> What you are asked to do: Skipping all pictures, print exactly the lines below from the one with "igliaia di pazienti con COVID-19 sono stati" through the final line.

> Source records:

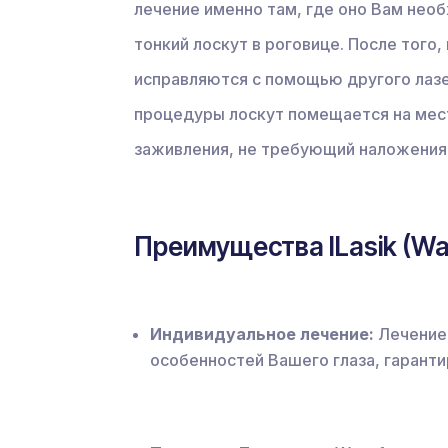
лечение именно там, где оно Вам нео
тонкий лоскут в роговице. После того
исправляются с помощью другого лазе
процедуры лоскут помещается на мес
заживления, не требующий наложения
Преимущества ILasik (Wa
Индивидуальное лечение:
Лечение,
особенностей Вашего глаза, гаранти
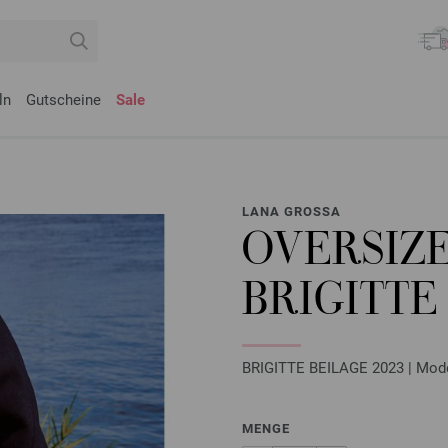
ln
Gutscheine
Sale
LANA GROSSA
OVERSIZ
BRIGITTE 
BRIGITTE BEILAGE 2023 | Mode
MENGE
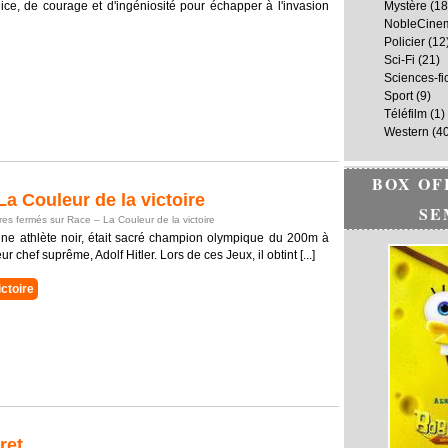
ce, de courage et d'ingéniosité pour échapper à l'invasion
Mystère
(18
NobleCine
Policier
(12
Sci-Fi
(21)
Sciences-fi
Sport
(9)
Téléfilm
(1)
Western
(40
BOX OF
 Couleur de la victoire
SE
es fermés
sur Race – La Couleur de la victoire
ne athlète noir, était sacré champion olympique du 200m à
r chef suprême, Adolf Hitler. Lors de ces Jeux, il obtint [...]
ctoire
ret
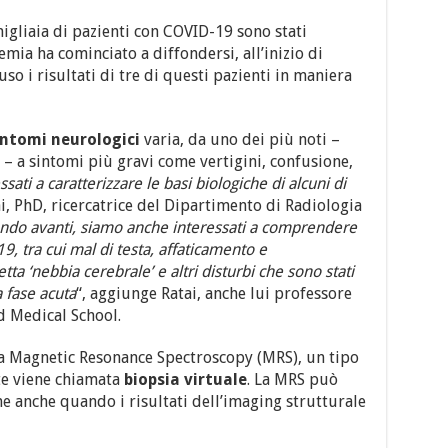
igliaia di pazienti con COVID-19 sono stati
mia ha cominciato a diffondersi, all’inizio di
so i risultati di tre di questi pazienti in maniera
intomi neurologici
varia, da uno dei più noti –
– a sintomi più gravi come vertigini, confusione,
ati a caratterizzare le basi biologiche di alcuni di
ai, PhD, ricercatrice del Dipartimento di Radiologia
do avanti, siamo anche interessati a comprendere
9, tra cui mal di testa, affaticamento e
ta ‘nebbia cerebrale’ e altri disturbi che sono stati
a fase acuta
“, aggiunge Ratai, anche lui professore
d Medical School.
sla Magnetic Resonance Spectroscopy (MRS), un tipo
lte viene chiamata
biopsia virtuale
. La MRS può
e anche quando i risultati dell’imaging strutturale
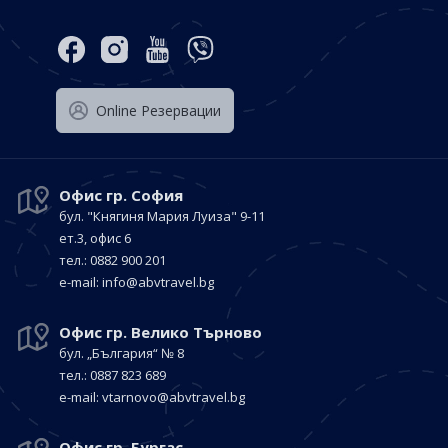
Оnline Резервации
Офис гр. София
бул. "Княгиня Мария Луиза"
9-11
ет.3, офис 6
тел.: 0882 900 201
е-mail:
info@abvtravel.bg
Офис гр. Велико Търново
бул. „България“
№ 8
тел.: 0887 823 689
е-mail:
vtarnovo@abvtravel.bg
Офис гр. Бургас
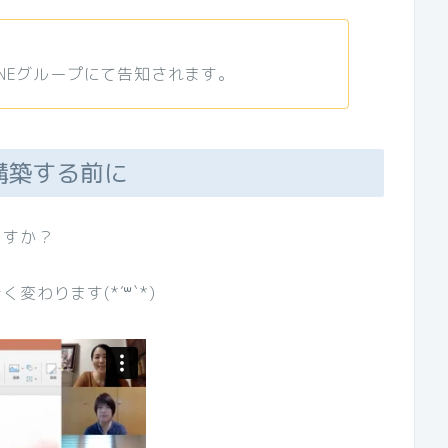
NEグループにて告知されます。
構築する前に
ますか？
わります(*´꒳`*)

> Solution to this problem:
igliaia di pazienti con COVID-19 sono stati
mia ha cominciato a diffondersi, all’inizio di
so i risultati di tre di questi pazienti in maniera
intomi neurologici
varia, da uno dei più noti –
– a sintomi più gravi come vertigini, confusione,
ati a caratterizzare le basi biologiche di alcuni di
ai, PhD, ricercatrice del Dipartimento di Radiologia
do avanti, siamo anche interessati a comprendere
9, tra cui mal di testa, affaticamento e
ta ‘nebbia cerebrale’ e altri disturbi che sono stati
a fase acuta
“, aggiunge Ratai, anche lui professore
d Medical School.
sla Magnetic Resonance Spectroscopy (MRS), un tipo
lte viene chiamata
biopsia virtuale
. La MRS può
e anche quando i risultati dell’imaging strutturale
Оnline Резервации
Офис гр. София
бул. "Княгиня Мария Луиза"
9-11
ет.3, офис 6
тел.: 0882 900 201
е-mail:
info@abvtravel.bg
Офис гр. Велико Търново
бул. „България“
№ 8
тел.: 0887 823 689
е-mail:
vtarnovo@abvtravel.bg
Офис гр. Бургас
NEグループにて告知されます。
構築する前に
ますか？
わります(*´꒳`*)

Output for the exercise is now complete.